Quando o sobrenatural se manifesta ao ouvido
Neologismo composto dos verbos gregos akùein (“ouvir”) e phainein (“manifestar-se”), o termo acufania indica uma manifestação de origem sobrenatural que se transforma em experiência sensorial sonora. Refere-se a fatos inexplicáveis captados pelo ouvido, como o som de sinos invisíveis, músicas celestiais, locuções espirituais, teofanias.
Exemplos
No Antigo Testamento há várias acufanias. Javé se manifesta assim no Monte Sinai: “E eis que, ao terceiro dia, no frescor da manhã, houve trovões, relâmpagos, uma espessa nuvem sobre a montanha e um fortíssimo som de trombeta […]. O Monte Sinai estava coberto de fumaça, porque sobre ele havia descido o Senhor no fogo e sua fumaça subia como a de uma fornalha; e toda a montanha tremia violentamente. O som da trombeta se tornava cada vez mais intenso: Moisés falava e Deus lhe respondia com voz de trovão” (Ex 19,16-19). E ainda: “Todo o povo percebia os trovões e relâmpagos, o som da trombeta e o monte fumegante. O povo viu, foi tomado de tremor e se manteve distante” (Ex 20,18).

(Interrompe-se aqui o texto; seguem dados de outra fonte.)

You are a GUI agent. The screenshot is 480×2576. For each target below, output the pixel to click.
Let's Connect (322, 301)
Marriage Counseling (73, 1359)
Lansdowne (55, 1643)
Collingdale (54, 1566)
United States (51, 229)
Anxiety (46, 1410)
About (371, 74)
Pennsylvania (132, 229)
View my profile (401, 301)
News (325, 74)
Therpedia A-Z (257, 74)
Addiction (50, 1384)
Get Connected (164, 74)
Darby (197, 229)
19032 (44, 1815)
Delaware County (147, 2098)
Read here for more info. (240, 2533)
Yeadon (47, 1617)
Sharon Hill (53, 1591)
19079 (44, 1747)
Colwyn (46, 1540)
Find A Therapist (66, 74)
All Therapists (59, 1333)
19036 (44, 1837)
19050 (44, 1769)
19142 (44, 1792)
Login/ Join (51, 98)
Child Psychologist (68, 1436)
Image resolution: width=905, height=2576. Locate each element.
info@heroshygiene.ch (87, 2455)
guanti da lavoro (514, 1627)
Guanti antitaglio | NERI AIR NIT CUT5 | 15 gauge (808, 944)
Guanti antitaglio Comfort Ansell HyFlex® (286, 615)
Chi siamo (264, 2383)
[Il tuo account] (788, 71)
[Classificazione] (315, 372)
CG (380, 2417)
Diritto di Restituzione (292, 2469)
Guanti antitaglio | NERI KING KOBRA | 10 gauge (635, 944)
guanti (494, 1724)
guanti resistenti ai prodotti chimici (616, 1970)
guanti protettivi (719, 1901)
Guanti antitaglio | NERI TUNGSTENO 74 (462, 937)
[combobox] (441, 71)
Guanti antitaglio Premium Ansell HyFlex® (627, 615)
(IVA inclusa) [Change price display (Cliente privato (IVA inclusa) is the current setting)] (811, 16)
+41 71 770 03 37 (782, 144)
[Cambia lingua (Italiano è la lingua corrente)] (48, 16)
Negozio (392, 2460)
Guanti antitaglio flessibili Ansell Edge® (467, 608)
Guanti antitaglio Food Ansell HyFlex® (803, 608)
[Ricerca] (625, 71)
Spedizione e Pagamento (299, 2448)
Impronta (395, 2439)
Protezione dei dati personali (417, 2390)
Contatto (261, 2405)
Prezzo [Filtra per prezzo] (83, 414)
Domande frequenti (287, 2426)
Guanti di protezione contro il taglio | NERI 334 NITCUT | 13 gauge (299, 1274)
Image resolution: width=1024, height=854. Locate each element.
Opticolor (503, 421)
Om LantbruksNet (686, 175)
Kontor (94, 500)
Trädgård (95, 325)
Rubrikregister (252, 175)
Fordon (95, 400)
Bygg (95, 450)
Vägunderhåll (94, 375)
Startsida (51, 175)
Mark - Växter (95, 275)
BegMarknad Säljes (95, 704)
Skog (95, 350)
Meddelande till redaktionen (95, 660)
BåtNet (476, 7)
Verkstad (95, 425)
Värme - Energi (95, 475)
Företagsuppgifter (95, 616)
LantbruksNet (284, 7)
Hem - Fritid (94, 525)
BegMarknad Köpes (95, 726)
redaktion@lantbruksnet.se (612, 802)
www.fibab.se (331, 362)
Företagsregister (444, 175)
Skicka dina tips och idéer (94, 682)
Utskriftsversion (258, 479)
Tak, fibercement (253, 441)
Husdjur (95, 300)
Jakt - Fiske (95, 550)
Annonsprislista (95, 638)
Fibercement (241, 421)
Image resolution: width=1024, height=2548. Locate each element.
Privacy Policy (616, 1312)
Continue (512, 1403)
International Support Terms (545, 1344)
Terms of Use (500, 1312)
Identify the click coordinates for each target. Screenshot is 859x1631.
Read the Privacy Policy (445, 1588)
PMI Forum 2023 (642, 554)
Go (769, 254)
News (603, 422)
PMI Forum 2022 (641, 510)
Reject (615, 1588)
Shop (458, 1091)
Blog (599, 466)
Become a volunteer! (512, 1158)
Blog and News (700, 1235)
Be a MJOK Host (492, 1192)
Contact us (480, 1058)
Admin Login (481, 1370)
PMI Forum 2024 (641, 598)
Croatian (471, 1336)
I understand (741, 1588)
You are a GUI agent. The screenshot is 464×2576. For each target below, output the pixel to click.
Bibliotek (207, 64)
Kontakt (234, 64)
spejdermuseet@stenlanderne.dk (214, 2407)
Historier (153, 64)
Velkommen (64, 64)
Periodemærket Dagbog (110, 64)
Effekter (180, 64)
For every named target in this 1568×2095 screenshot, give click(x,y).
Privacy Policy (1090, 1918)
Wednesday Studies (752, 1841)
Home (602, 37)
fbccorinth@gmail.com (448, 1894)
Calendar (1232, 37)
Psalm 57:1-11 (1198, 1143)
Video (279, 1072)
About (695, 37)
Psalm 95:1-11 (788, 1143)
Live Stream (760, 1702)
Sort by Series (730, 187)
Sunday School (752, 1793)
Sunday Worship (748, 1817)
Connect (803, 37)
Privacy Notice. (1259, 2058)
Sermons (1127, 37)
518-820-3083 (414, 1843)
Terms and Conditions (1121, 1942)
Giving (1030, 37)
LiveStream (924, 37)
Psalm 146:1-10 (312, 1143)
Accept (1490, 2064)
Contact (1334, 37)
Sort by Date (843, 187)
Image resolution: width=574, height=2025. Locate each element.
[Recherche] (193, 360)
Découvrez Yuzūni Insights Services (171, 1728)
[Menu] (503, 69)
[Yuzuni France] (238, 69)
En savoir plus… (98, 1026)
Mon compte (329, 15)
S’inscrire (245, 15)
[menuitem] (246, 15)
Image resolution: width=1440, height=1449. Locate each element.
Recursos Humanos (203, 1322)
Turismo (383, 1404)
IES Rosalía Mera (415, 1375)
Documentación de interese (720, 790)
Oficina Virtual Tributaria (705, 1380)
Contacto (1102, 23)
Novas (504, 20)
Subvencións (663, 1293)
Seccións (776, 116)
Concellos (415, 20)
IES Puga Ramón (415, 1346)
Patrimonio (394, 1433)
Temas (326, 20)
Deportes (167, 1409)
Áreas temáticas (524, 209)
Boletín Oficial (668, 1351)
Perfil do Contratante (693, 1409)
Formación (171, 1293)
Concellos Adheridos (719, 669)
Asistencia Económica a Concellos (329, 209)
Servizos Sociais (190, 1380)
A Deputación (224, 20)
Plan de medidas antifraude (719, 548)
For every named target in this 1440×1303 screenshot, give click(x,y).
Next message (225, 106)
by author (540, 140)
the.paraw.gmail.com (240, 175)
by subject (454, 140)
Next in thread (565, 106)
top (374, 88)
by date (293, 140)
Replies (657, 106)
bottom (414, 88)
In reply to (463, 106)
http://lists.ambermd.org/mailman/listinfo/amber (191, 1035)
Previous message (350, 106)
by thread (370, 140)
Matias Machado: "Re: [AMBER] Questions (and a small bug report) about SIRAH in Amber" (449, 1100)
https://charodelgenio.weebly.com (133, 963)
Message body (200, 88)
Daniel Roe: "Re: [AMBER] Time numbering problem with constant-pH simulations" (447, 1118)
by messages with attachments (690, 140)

O profeta Daniel também experimentou o fenômeno: “Enquanto eu, Daniel, considerava a visão e tentava compreendê-la, eis que diante de mim surgiu em pé alguém com aspecto de homem; percebi a voz de um homem que clamava e dizia: ‘Gabriel, explica-lhe a visão’” (Dn 8,15-16).
No Novo Testamento, durante o batismo de Jesus, foi ouvida do céu uma voz que disse: “Este é o meu Filho amado, em quem me comprazo” (Mt 3,17). A mesma voz do céu se faz ouvir na Transfiguração (cf. Mt 17,5; Mc 9,7). No dia de Pentecostes, foi o Espírito que se manifestou, impetuoso, como lemos nos Atos: “E, de repente, veio do céu um barulho, como de um vento forte, e encheu toda a casa onde eles estavam” (Atos 2,2). Finalmente, no início do Apocalipse, assim escreve o autor: “Eu, João […] caído em êxtase, no dia do Senhor, ouvi por detrás de mim uma voz poderosa, como de trombeta, que dizia: ‘O que vês, escreve-o em um livro […]’. Eu me voltei para ver quem me falava” (Ap 1,10-12).
Interpretação do fenômeno
As acufanias pertencem à ordem do sensível e são percebidas pela audição. Vozes, sons, ruídos inexplicáveis podem vir de alguma fonte externa desconhecida ou de alucinações auditivas. São fenômenos fisiológicos, classificados como percepções auditivas, provenientes de vibração acústica. Toda sensação auditiva (identificável e mensurável) vem de uma fonte material inscrita nas leis naturais. Não há razão para se acreditar que Deus não possa intervir num processo natural que Ele mesmo criou.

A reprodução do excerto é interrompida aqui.